◆ Your goal
Exactly the lines from the beginning of the records to the line with "Perumahan Bukit Indah", both ends included, are to be given again, and pictures are to be left out.

Stored data entries
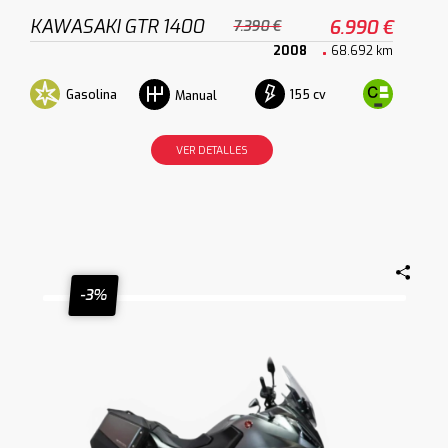
KAWASAKI GTR 1400
6.990 €
7.390 €
2008
68.692 km
Gasolina
155 cv
Manual
VER DETALLES
-3%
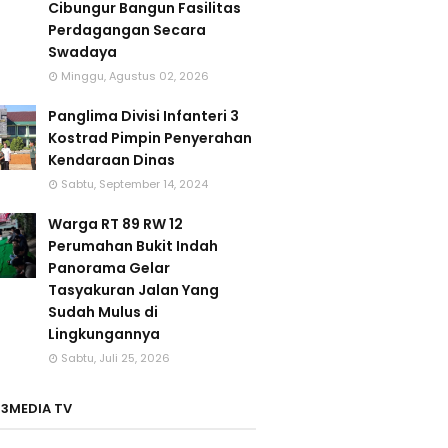
Cibungur Bangun Fasilitas
Perdagangan Secara
Swadaya
Minggu, Agustus 02, 2026
Panglima Divisi Infanteri 3
Kostrad Pimpin Penyerahan
Kendaraan Dinas
Sabtu, September 14, 2024
Warga RT 89 RW 12
Perumahan Bukit Indah
Panorama Gelar
Tasyakuran Jalan Yang
Sudah Mulus di
Lingkungannya
Sabtu, Juli 25, 2026
3MEDIA TV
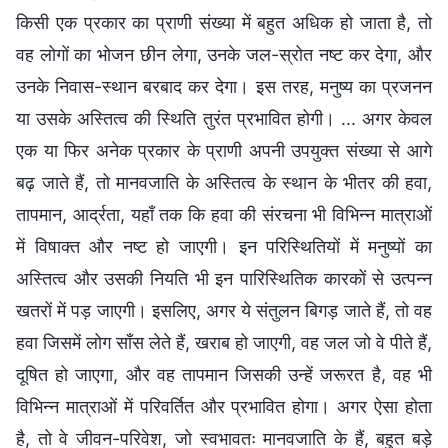
किसी एक प्रकार का प्राणी संख्या में बहुत अधिक हो जाता है, तो
वह लोगों का भोजन छीन लेगा, उनके जल-स्रोत नष्ट कर देगा, और
उनके निवास-स्थान बरबाद कर देगा। इस तरह, मनुष्य का प्रजनन
या उसके अस्तित्व की स्थिति तुरंत प्रभावित होगी। ... अगर केवल
एक या फिर अनेक प्रकार के प्राणी अपनी उपयुक्त संख्या से आगे
बढ़ जाते हैं, तो मानवजाति के अस्तित्व के स्थान के भीतर की हवा,
तापमान, आर्द्रता, यहाँ तक कि हवा की संरचना भी विभिन्न मात्राओं
में विषाक्त और नष्ट हो जाएगी। इन परिस्थितियों में मनुष्यों का
अस्तित्व और उसकी नियति भी इन पारिस्थितिक कारकों से उत्पन्न
खतरों में पड़ जाएगी। इसलिए, अगर ये संतुलन बिगड़ जाते हैं, तो वह
हवा जिसमें लोग साँस लेते हैं, खराब हो जाएगी, वह जल जो वे पीते हैं,
दूषित हो जाएगा, और वह तापमान जिसकी उन्हें जरूरत है, वह भी
विभिन्न मात्राओं में परिवर्तित और प्रभावित होगा। अगर ऐसा होता
है, तो वे जीवन-परिवेश, जो स्वभावतः मानवजाति के हैं, बहुत बड़े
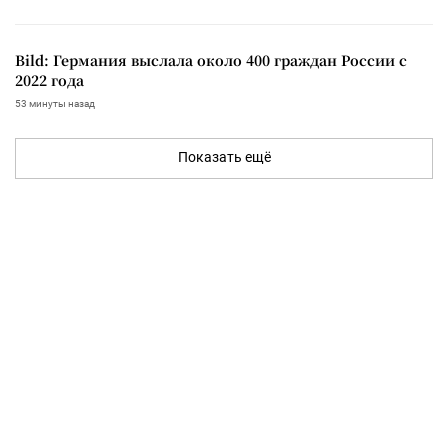
Bild: Германия выслала около 400 граждан России с
2022 года
53 минуты назад
Показать ещё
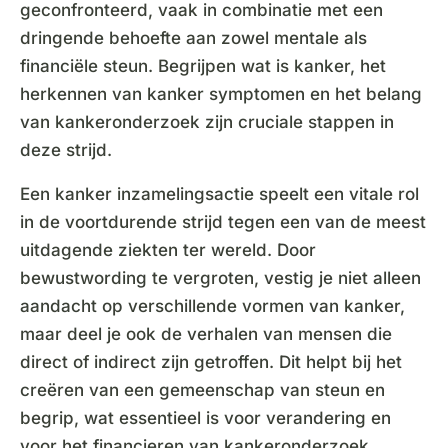
geconfronteerd, vaak in combinatie met een
dringende behoefte aan zowel mentale als
financiële steun. Begrijpen wat is kanker, het
herkennen van kanker symptomen en het belang
van kankeronderzoek zijn cruciale stappen in
deze strijd.
Een kanker inzamelingsactie speelt een vitale rol
in de voortdurende strijd tegen een van de meest
uitdagende ziekten ter wereld. Door
bewustwording te vergroten, vestig je niet alleen
aandacht op verschillende vormen van kanker,
maar deel je ook de verhalen van mensen die
direct of indirect zijn getroffen. Dit helpt bij het
creëren van een gemeenschap van steun en
begrip, wat essentieel is voor verandering en
voor het financieren van kankeronderzoek.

◆ Your solution
KAWASAKI GTR 1400
6.990 €
7.390 €
2008
68.692 km
Gasolina
155 cv
Manual
VER DETALLES
-3%
Cibungur Bangun Fasilitas
Perdagangan Secara
Swadaya
Minggu, Agustus 02, 2026
Panglima Divisi Infanteri 3
Kostrad Pimpin Penyerahan
Kendaraan Dinas
Sabtu, September 14, 2024
Warga RT 89 RW 12
Perumahan Bukit Indah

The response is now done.